Cache Valley’s air often ranks as nation’s worst, USU professors working to lower pollution levels

Logan was ranked No. 1 for the worst air in the nation on Jan. 8-9, according to the U.S. Environmental Protection Agency’s (EPA) website www.airnow.gov. Randy Martin, USU associate research professor for the department of civil and environmental engineering said, “We have the perfect storm of conditions in Cache Valley, almost without exemption.

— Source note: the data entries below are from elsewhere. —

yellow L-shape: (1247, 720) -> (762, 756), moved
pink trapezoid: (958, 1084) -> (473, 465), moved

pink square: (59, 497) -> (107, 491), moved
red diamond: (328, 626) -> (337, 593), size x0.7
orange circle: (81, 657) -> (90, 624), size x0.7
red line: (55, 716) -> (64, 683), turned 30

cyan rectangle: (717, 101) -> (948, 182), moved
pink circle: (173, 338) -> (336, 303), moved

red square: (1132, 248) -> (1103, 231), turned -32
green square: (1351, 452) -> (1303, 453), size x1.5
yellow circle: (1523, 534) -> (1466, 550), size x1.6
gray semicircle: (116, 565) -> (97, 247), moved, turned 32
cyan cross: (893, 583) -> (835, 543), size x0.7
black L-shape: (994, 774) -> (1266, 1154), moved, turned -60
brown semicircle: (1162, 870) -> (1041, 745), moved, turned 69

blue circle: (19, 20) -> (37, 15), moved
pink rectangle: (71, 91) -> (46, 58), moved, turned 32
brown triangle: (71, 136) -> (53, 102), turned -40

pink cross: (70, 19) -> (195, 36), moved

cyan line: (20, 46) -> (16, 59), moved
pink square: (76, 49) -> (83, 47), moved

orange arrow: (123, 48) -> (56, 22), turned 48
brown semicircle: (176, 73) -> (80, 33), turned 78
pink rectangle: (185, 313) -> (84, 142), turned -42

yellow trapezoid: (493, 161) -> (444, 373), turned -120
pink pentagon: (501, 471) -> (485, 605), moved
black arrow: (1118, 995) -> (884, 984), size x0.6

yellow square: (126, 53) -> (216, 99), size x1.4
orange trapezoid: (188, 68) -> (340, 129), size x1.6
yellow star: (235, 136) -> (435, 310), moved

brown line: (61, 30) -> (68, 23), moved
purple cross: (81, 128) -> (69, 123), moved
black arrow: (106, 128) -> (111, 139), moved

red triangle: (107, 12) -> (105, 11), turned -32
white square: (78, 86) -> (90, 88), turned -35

Logan’s particulate matter (PM) 2.5 issues are associated with inversions, but when you have an inversion, plus a lot of ammonium, automobiles and cold temperatures, it forms the PM 2.5.” By Jan. 9, Logan’s air quality tripled the EPA standard of PM 2.5 allowed in the air. “If impressions of precursor gasses increase, and if we have an inversion at the same time, we can see an increase in PM 2.5,” Martin said. “We have seen, when we look at traffic counter data, an increase in PM 2.5, but remember, to get the bad level, we have to have them both mixed together.” Martin said what occurred last week was a sustained inversion. Because we are in a small valley with low temperatures, it condenses the air particles and inversions in Cache Valley tend to last longer. This gives PM 2.5 more time to build to the higher levels. Martin said an inversion is a warming of the air temperature with altitude. When the air is warm at the base of the earth, it filters and disperses. However, when cold air is at the base of the earth and warm air is above it, the cold air inhibits the warm air from filtering out the pollutants in the air. He said he tells his students that another reason why the air is trapped is because we live in a bathtub, with mountains surrounding us on all sides dis-enabling the air to move. The air is like a river, if there is nowhere for it to go, it forms a lake. “PM 2.5 can be made up of a lot of different things,” Martin said. He explained that PM 2.5 can contained of mainly things, but the two main pollutants are caused from the agricultural industry and vehicle emissions to create ammonium nitrate. Cache Valley gets a high source of ammonium from the agricultural industry because of poor waste management, and a high source of nitrate from vehicle emissions.